**Task description**
Everything from the line containing "humanos e menos desperdício." through the end of the data below should be copied exactly, with no other lines.

**Extracted entries**

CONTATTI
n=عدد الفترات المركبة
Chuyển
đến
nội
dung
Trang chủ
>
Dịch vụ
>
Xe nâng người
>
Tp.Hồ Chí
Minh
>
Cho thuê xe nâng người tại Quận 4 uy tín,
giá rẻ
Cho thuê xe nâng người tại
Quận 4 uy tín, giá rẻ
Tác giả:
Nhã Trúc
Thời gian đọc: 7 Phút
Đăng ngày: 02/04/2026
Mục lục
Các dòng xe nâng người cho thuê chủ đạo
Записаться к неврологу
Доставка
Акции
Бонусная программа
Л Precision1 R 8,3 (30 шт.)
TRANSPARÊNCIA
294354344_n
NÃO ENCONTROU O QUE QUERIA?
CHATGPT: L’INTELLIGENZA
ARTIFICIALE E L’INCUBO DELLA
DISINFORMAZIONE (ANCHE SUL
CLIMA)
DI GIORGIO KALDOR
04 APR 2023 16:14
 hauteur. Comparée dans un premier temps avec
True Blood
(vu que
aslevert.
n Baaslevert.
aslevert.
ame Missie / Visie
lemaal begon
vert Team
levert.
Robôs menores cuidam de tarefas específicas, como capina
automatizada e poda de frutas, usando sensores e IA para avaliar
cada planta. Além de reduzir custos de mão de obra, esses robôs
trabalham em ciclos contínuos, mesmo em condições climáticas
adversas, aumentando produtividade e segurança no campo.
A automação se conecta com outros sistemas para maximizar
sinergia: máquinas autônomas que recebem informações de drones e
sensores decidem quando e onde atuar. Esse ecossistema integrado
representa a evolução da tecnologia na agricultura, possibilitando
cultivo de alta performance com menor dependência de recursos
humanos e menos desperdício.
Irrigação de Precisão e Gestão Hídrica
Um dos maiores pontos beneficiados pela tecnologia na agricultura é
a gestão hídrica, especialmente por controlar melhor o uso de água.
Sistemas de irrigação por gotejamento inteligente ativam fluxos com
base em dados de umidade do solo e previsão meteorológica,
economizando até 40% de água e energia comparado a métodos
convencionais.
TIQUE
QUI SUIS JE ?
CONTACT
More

**Task output**
humanos e menos desperdício.
Irrigação de Precisão e Gestão Hídrica
Um dos maiores pontos beneficiados pela tecnologia na agricultura é
a gestão hídrica, especialmente por controlar melhor o uso de água.
Sistemas de irrigação por gotejamento inteligente ativam fluxos com
base em dados de umidade do solo e previsão meteorológica,
economizando até 40% de água e energia comparado a métodos
convencionais.
TIQUE
QUI SUIS JE ?
CONTACT
More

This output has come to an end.